The famous TED Talk by Alan Savoy about changing deserts to grasslands was first on my YouTube watchlist today. This was after I read this wonderful blog post by Sacred Sueños, a darme un the Andes where the forest was burnt down in 1999 to bring in cattle… And afterwards was used for corn and other crops, until the land was unusable anymore and it came into their hands.
The message is this:
After we have brought grazing animals to the land, whether it be desert land that is unusable, or grasslands, if we want it to become forest again or even crop land, we need another step.
We have to give it chance for succession if we want it to be productive again. We need to allow it to feed and for the soil to grow with mulches and leaves from trees and bushes, for the microbes and organisms to live within it.
It really makes sense. There is a wonderful video about a professor from the US going back to his native land in Africa, where the people were struggling to eat from the land, and creating a new biome with water and forest through agroforestry.
The traditional way of agriculture isn’t working for us. It will be our undoing, as it has been for so many cultures before ours. This is the power of history: let us learn from it and not make the same mistakes.
I was taught as a bio major that certain grazers feeding on plants stimulate them to grow more.
I never suspected that it could extend into the insect family!!
For several years, I have been growing two gardenias. They are native to Japan, but due to my lack of fertilization, perhaps, they have been scraggly since sprouting about four years ago.
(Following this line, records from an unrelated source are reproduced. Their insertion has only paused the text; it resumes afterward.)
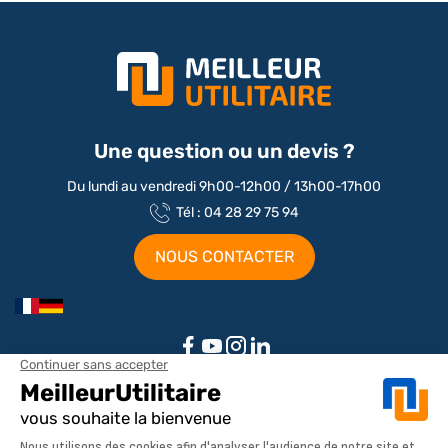
Une question ou un devis ?
Du lundi au vendredi 9h00-12h00 / 13h00-17h00
Tél : 04 28 29 75 94
NOUS CONTACTER
Aménagements par marque / modèle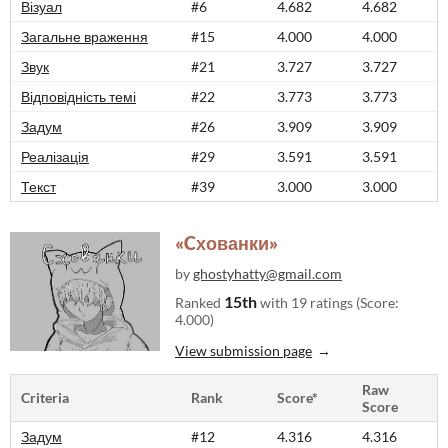
Візуал
#6
4.682
4.682
Загальне враження
#15
4.000
4.000
Звук
#21
3.727
3.727
Відповідність темі
#22
3.773
3.773
Задум
#26
3.909
3.909
Реалізація
#29
3.591
3.591
Текст
#39
3.000
3.000
«Cхованки»
by
ghostyhatty@gmail.com
15th
Ranked
with 19 ratings (Score:
4.000)
View submission page
Raw
Criteria
Rank
Score*
Score
Задум
#12
4.316
4.316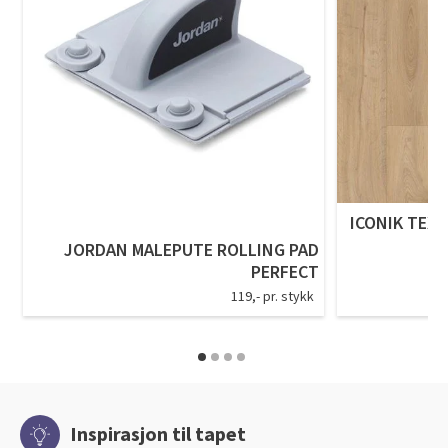
ICONIK TEXS
JORDAN MALEPUTE ROLLING PAD
PERFECT
119,- pr. stykk
Inspirasjon til tapet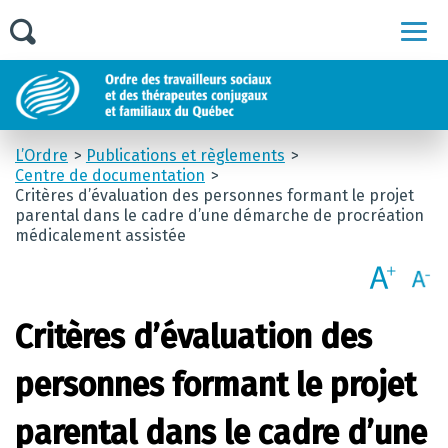
Men
L’Ordre
Publications et règlements
Centre de documentation
Critères d’évaluation des personnes formant le projet
parental dans le cadre d’une démarche de procréation
médicalement assistée
Critères d’évaluation des
personnes formant le projet
parental dans le cadre d’une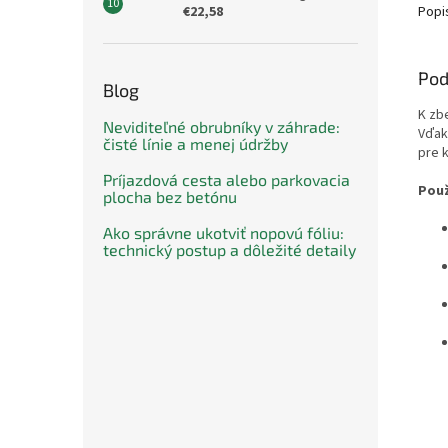
€22,58
Popi
Pod
Blog
K zb
Neviditeľné obrubníky v záhrade:
Vďaka
čisté línie a menej údržby
pre 
Príjazdová cesta alebo parkovacia
Použ
plocha bez betónu
Ako správne ukotviť nopovú fóliu:
technický postup a dôležité detaily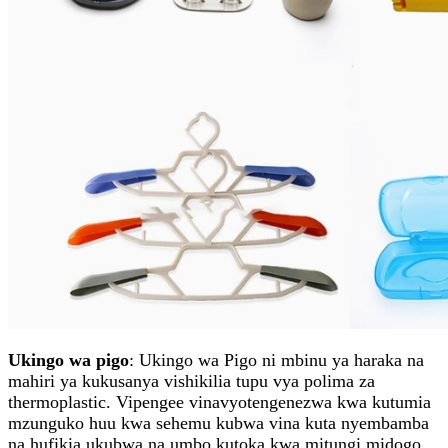
Ukingo wa pigo
: Ukingo wa Pigo ni mbinu ya haraka na
mahiri ya kukusanya vishikilia tupu vya polima za
thermoplastic. Vipengee vinavyotengenezwa kwa kutumia
mzunguko huu kwa sehemu kubwa vina kuta nyembamba
na hufikia ukubwa na umbo kutoka kwa mitungi midogo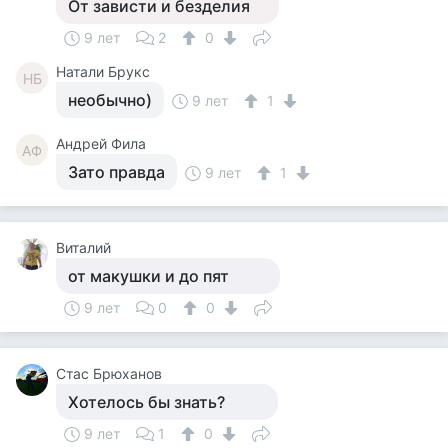
От зависти и безделия
9 лет
2
0
Натали Брукс
НБ
необычно)
9 лет
1
Андрей Фила
АФ
Зато правда
9 лет
1
Виталий
от макушки и до пят
9 лет
0
0
Стас Брюханов
Хотелось бы знать?
9 лет
1
0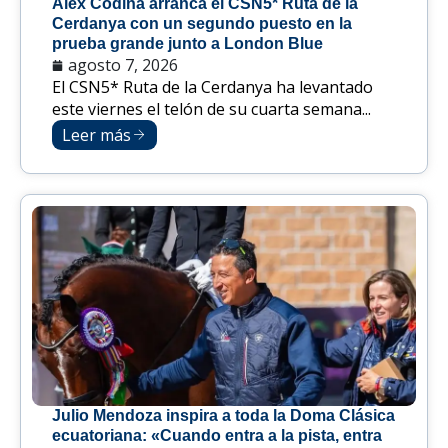
Alex Codina arranca el CSN5* Ruta de la
Cerdanya con un segundo puesto en la
prueba grande junto a London Blue
agosto 7, 2026
El CSN5* Ruta de la Cerdanya ha levantado
este viernes el telón de su cuarta semana...
Leer más
Julio Mendoza inspira a toda la Doma Clásica
ecuatoriana: «Cuando entra a la pista, entra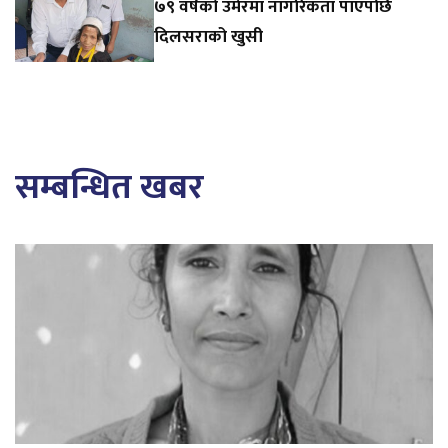
७९ वर्षको उमेरमा नागरिकता पाएपछि
दिलसराको खुसी
सम्बन्धित खबर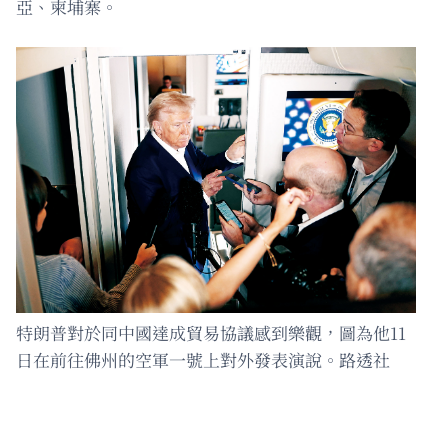
亞、柬埔寨。
特朗普對於同中國達成貿易協議感到樂觀，圖為他11
日在前往佛州的空軍一號上對外發表演說。路透社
This year I found a cute little caterpillar near my plants. And another one. I tried to see which ones they would eat by putting them on different plants, because, you see, caterpillars turn into beautiful flying creatures that pollinate our flowers and fruits. So I didn’t want them to die. I found that they liked my gardenias, and knowing it was early spring and they would grow their few leaves back, I put the little guys to graze on them. They chose only the tenderest sprouting greens, and we’re quite picky… They turned out to be SuzumeGa (Hawk Moth, or Sphyngidae, Larvae), who eat pretty much only gardenias. They are lovely, huge moths with a shape like an arrow that hover while sipping nectar from flower to flower. I hope they survived because I haven’t seen many gardenias around here.
Gardenias, by the way, come in two types. The horticultural variety, with many petals, and the native to Japan, with only five. That being said, the one with only five petals, also called Kuchinashi (meaning “No Mouth”) produces an orange, almost flavorless fruit. This fruit is used as a natural coloring agent, and rather than using carcinogenic Yellow Five, the Japanese use Kuchinashi to color everything edible from candy to everyday packaged foods.
Where did the petals go? Rather, where did the seeds go… The seeds were turned into petals over time, as in many flowers, by gardeners who wanted more elaborate flowers. And the seeds disappeared, meaning that all of those plants have to be propagated vegetatively by cuttings, and cannot have their own babies. They can flower but not fruit. So of we plant them rather than the ones that can seed, they can never make their own… Well, that’s another story for another time.
Anyway, lo and behold two months later, the places that were chomped on my Kuchinashis by those colorful babies are now full of leaves!! The moths, I believe, stimulated the leaves to produce more in response. Maybe it is similar to the technique that is being studied for stimulating crop production (see one of my earlier posts); bumblebees bite leaves to stimulate flowering earlier than normal. Anyway, food for thought. Don’t let your friends kill the caterpillars! Especially the cool-looking ones!!